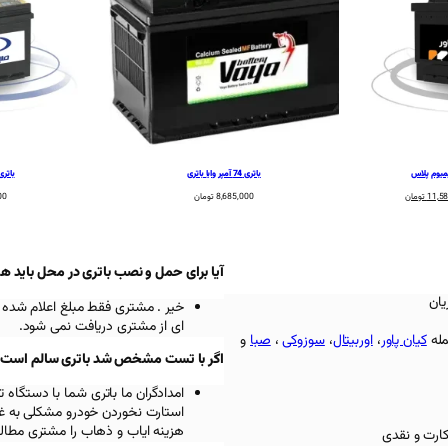
باتری 74 آمپر وایا باتری
باتری 74 آمپر صبا ب
قیمت
11,5
تومان
8,685,000
تومان
00
فعلی:
12,864,000 تومان
11,580,000 تومان.
آیا برای حمل و نصب باتری در محل باید ه
یان
خیر . مشتری فقط مبلغ اعلام شده 
ای از مشتری دریافت نمی شود.
مله
کیان پاور
،
اوربیتال
،
سوزوکی
،
صبا
و
اگر با تست مشخص شد باتری سالم است باز
امدادگران ما باتری شما با دستگ
استارت نخوردن خودرو مشکلی به غیر
هزینه ایاب و ذهاب را مشتری مطالب
کارت و نقدی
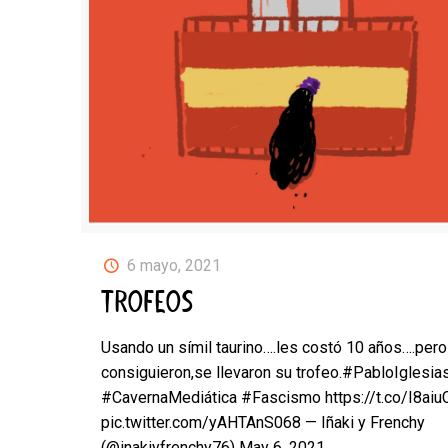
6 mayo, 2021
TROFEOS
Usando un símil taurino….les costó 10 años….pero
consiguieron,se llevaron su trofeo.#PabloIglesia
#CavernaMediática #Fascismo https://t.co/I8ai
pic.twitter.com/yAHTAnS068 — Iñaki y Frenchy
(@inakiyfrenchy76) May 6, 2021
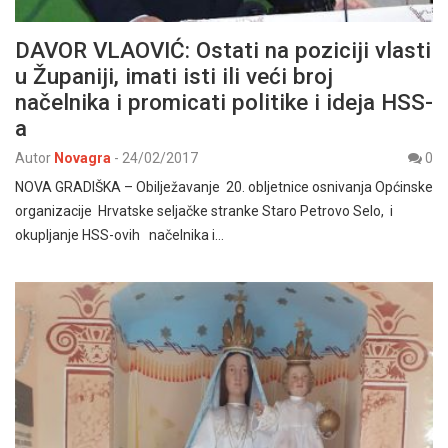
DAVOR VLAOVIĆ: Ostati na poziciji vlasti
u Županiji, imati isti ili veći broj
načelnika i promicati politike i ideja HSS-
a
Autor
Novagra
-
24/02/2017
0
NOVA GRADIŠKA – Obilježavanje 20. obljetnice osnivanja Općinske
organizacije Hrvatske seljačke stranke Staro Petrovo Selo, i
okupljanje HSS-ovih načelnika i…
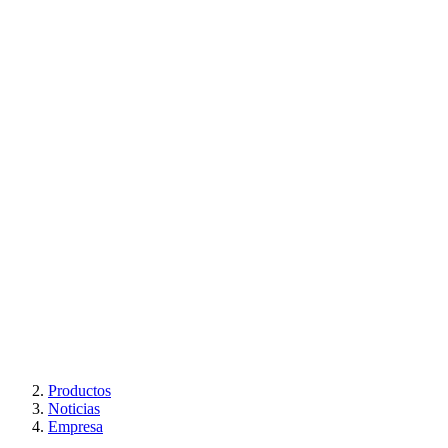
Productos
Noticias
Empresa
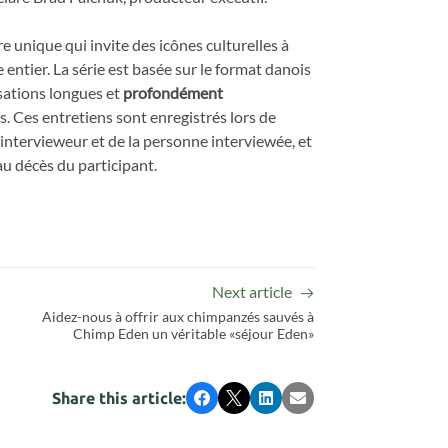
 unique qui invite des icônes culturelles à
entier. La série est basée sur le format danois
sations longues et
profondément
. Ces entretiens sont enregistrés lors de
intervieweur et de la personne interviewée, et
u décès du participant.
Next article
Aidez-nous à offrir aux chimpanzés sauvés à
Chimp Eden un véritable «séjour Eden»
Share this article:
Facebook
X
LinkedIn
Email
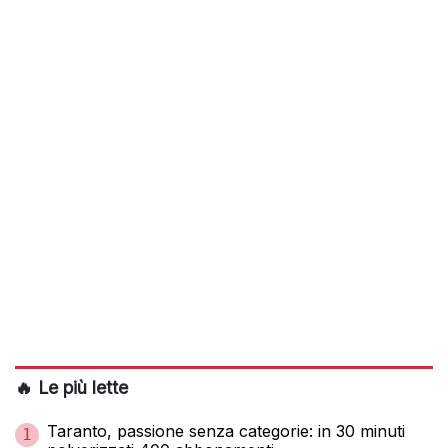
🔥 Le più lette
Taranto, passione senza categorie: in 30 minuti
1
━━━━━━━━━━━━━━━━━━━━━━━━━━━━━━
Write out, word for word, the stretch of entries that begins at the line with "6 mayo, 2021" and ends at the line with "DAVOR VLAOVIĆ: Ostati na poziciji vlasti". Pictures do not belong in it.

◆ ANSWER TO THIS TASK:
6 mayo, 2021
TROFEOS
Usando un símil taurino….les costó 10 años….pero
consiguieron,se llevaron su trofeo.#PabloIglesia
#CavernaMediática #Fascismo https://t.co/I8ai
pic.twitter.com/yAHTAnS068 — Iñaki y Frenchy
(@inakiyfrenchy76) May 6, 2021
DAVOR VLAOVIĆ: Ostati na poziciji vlasti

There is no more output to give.